What I am looking for is:
- A way to give access (maybe just as guest) to all my colleagues on my team’s repos
- A way to allow everybody to be, by default, a guest in all repos (excluding some repos or some specific projects)
How can I achieve these two requirements with GitLab?
Thanks in advance.
Hi,
Permissions in GitLab are inherited by sub-groups and projects, so one way to do it is to add everyone as Guest on your root group /something. This will give everyone Guest access, but you won’t be able to exclude specific projects.
I suggest to create dedicated sub-groups for specific teams as then you just need to add the user to the sub-group /something/marketing and user gets access to all sub-groups and projects within /something/marketing/*.
on GitLab.com you can also give permissions to groups/project to other groups. One way how to achieve what you need is to create what I call a user-group which won’t have any projects in it, just members assigned to it. You can add such groups (or any group really) as members of other groups and projects.
1 Like
Thanks for the quick reply. I guess what I am looking for is a user-group where to include all my colleagues and add that user-group as Guest to all sub-groups in my /something beside /something/very-private-stuff.
Will that work?
I’d suggest finding an organizational structure that allows you to assign roles and permissions on a (sub) group basis. The group permissions are then inherited to projects in the group.
gitlab.com/COMPANY <--- Add all company members, default role is guest.
/group-frontend <--- frontend engineers as developers and/or maintainers
/project-webapp1
/project-webapp1
/group-backend <--- backend engineers as developers and/or maintainers
/group-backend-database <--- more granular scope for database planning
/project-db1
/project-testdb
/group-backend-api <--- focus on API development
/project-api1
The structure also helps to organize epics on the group level, or group milestones to get a global or focussed overview on sprint planning.
For offboarding company members, remove them from the company namespace, and related groups.
If you are planning to add SSO and SAML group syncs at some later point, the group structure is already prepared too.
1 Like
Thanks @dnsmichi.
With your setup, if I want to have /group-frontend accessible only for the people in the frontend group, will that be possible?
My understanding is that being a guest in the gitlab.com/COMPANY allows to see everything.
That’s correct.
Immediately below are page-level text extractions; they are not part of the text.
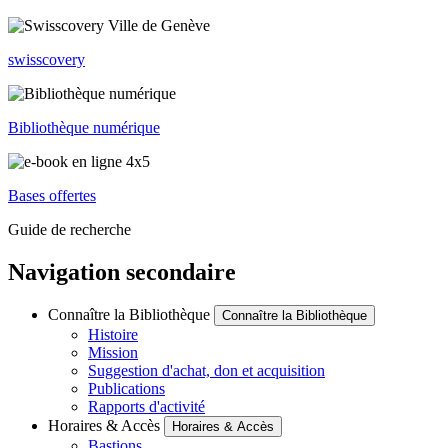
swisscovery
Bibliothèque numérique
Bases offertes
Guide de recherche
Navigation secondaire
Connaître la Bibliothèque
Connaître la Bibliothèque
Histoire
Mission
Suggestion d'achat, don et acquisition
Publications
Rapports d'activité
Horaires & Accès
Horaires & Accès
Bastions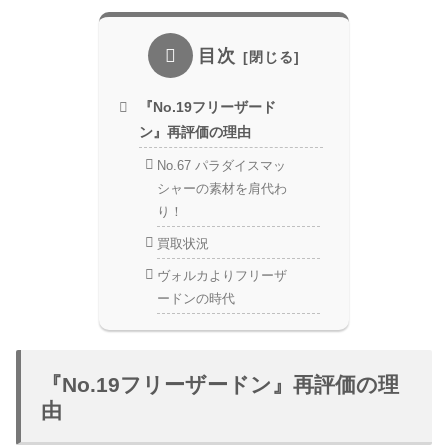
目次
『No.19フリーザード
ン』再評価の理由
No.67 パラダイスマッ
シャーの素材を肩代わ
り！
買取状況
ヴォルカよりフリーザ
ードンの時代
『No.19フリーザードン』再評価の理
由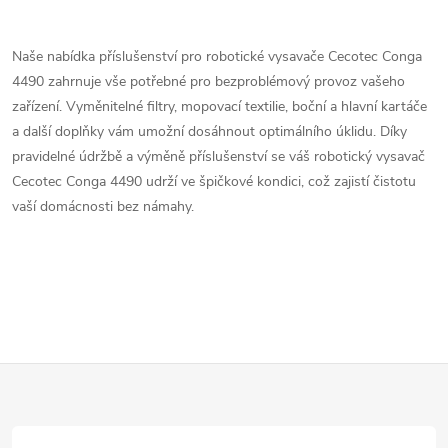
O
v
Naše nabídka příslušenství pro robotické vysavače Cecotec Conga
4490 zahrnuje vše potřebné pro bezproblémový provoz vašeho
l
zařízení. Vyměnitelné filtry, mopovací textilie, boční a hlavní kartáče
á
a další doplňky vám umožní dosáhnout optimálního úklidu. Díky
pravidelné údržbě a výměně příslušenství se váš robotický vysavač
d
Cecotec Conga 4490 udrží ve špičkové kondici, což zajistí čistotu
vaší domácnosti bez námahy.
a
c
í
p
Z
r
v
á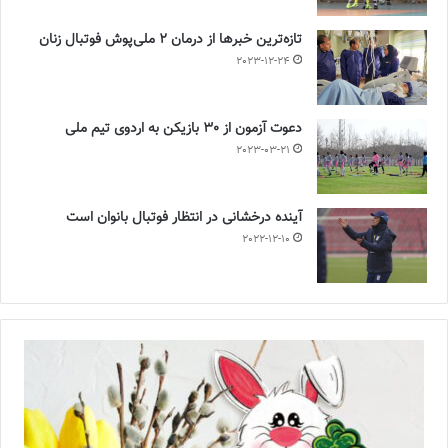
تازه‌ترین خبرها از درمان ۲ ملی‌پوش فوتبال زنان
2023-12-24
دعوت آزمون از 30 بازیکن به اردوی تیم ملی
2023-03-21
آینده درخشانی در انتظار فوتبال بانوان است
2022-12-10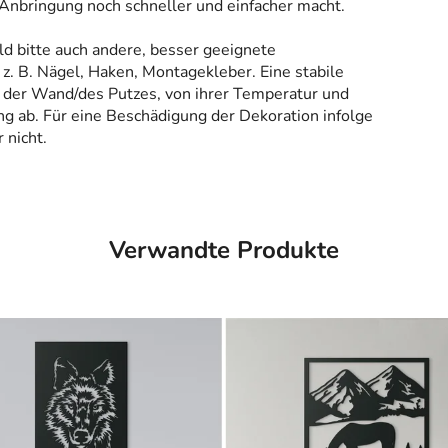
 Anbringung noch schneller und einfacher macht.
ld bitte auch andere, besser geeignete
z. B. Nägel, Haken, Montagekleber. Eine stabile
 der Wand/des Putzes, von ihrer Temperatur und
g ab. Für eine Beschädigung der Dekoration infolge
 nicht.
Verwandte Produkte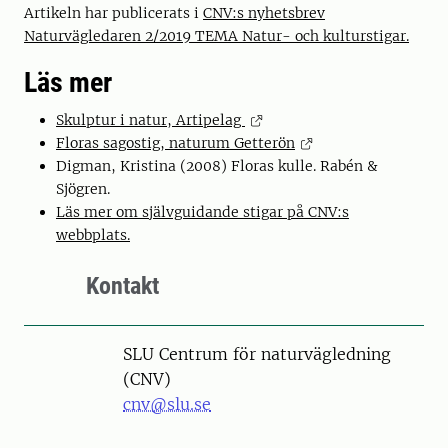
Artikeln har publicerats i
CNV:s nyhetsbrev
Naturvägledaren 2/2019 TEMA Natur- och kulturstigar.
Läs mer
Skulptur i natur, Artipelag
Floras sagostig, naturum Getterön
Digman, Kristina (2008) Floras kulle. Rabén &
Sjögren.
Läs mer om självguidande stigar på CNV:s
webbplats.
Kontakt
SLU Centrum för naturvägledning
(CNV)
cnv@slu.se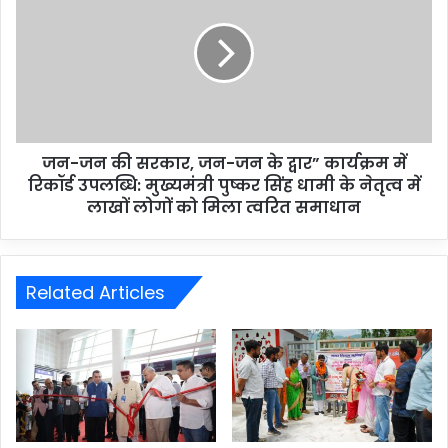
जन-जन की सरकार, जन-जन के द्वार” कार्यक्रम में
रिकॉर्ड उपलब्धि: मुख्यमंत्री पुष्कर सिंह धामी के नेतृत्व में
लाखों लोगों को मिला त्वरित समाधान
Related Articles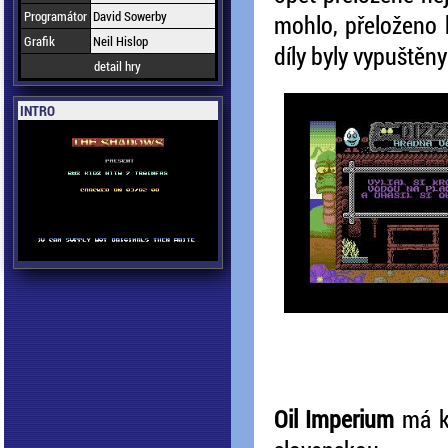
Programátor
David Sowerby
mohlo, přeloženo b
Grafik
Neil Hislop
díly byly vypuštěn
detail hry
INTRO
Oil Imperium
má kr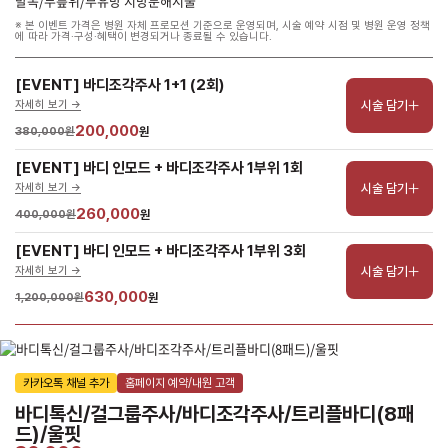
발목/무릎위/부유방 지방분해시술
※ 본 이벤트 가격은 병원 자체 프로모션 기준으로 운영되며, 시술 예약 시점 및 병원 운영 정책
에 따라 가격·구성·혜택이 변경되거나 종료될 수 있습니다.
[EVENT] 바디조각주사 1+1 (2회)
시술 담기
자세히 보기 ->
200,000
380,000원
원
[EVENT] 바디 인모드 + 바디조각주사 1부위 1회
시술 담기
자세히 보기 ->
260,000
400,000원
원
[EVENT] 바디 인모드 + 바디조각주사 1부위 3회
시술 담기
자세히 보기 ->
630,000
1,200,000원
원
카카오톡 채널 추가
홈페이지 예약/내원 고객
바디톡신/걸그룹주사/바디조각주사/트리플바디(8패
드)/울핏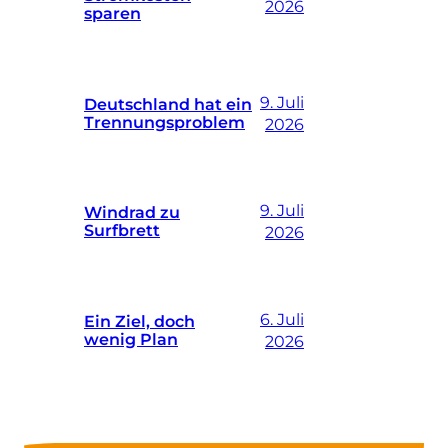
2026
sparen
9. Juli
Deutschland hat ein
Trennungsproblem
2026
9. Juli
Windrad zu
Surfbrett
2026
6. Juli
Ein Ziel, doch
wenig Plan
2026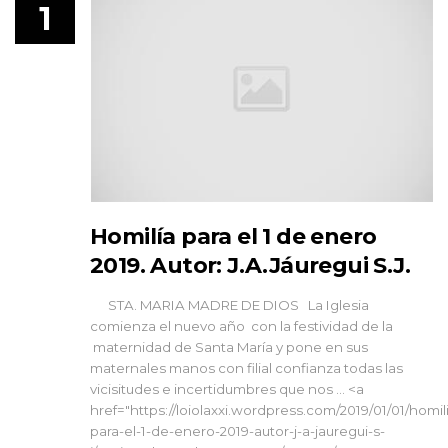
1
Homilía para el 1 de enero
2019. Autor: J.A.Jáuregui S.J.
STA. MARIA MADRE DE DIOS La Iglesia
comienza el nuevo año con la festividad de la
maternidad de Santa María y pone en sus
maternales manos con filial confianza todas las
vicisitudes e incertidumbres que nos … <a
href="https://loiolaxxi.wordpress.com/2019/01/01/homil
para-el-1-de-enero-2019-autor-j-a-jauregui-s-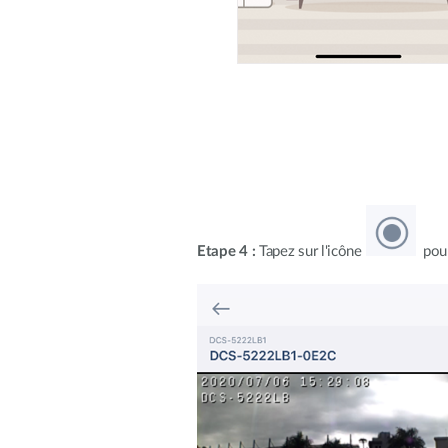
Etape 4 :
Tapez sur l'icône
pour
My understanding was that everyone in the company should be able to at least see everything. This helps avoid silos between teams and also helps to e.g. report issues faster with direct access to issues and epics.
If you want to limit group access, the global COMPANY namespace should not have all team members as guest by default. I’m not sure if there is a possibility to block group inheritance from parent groups.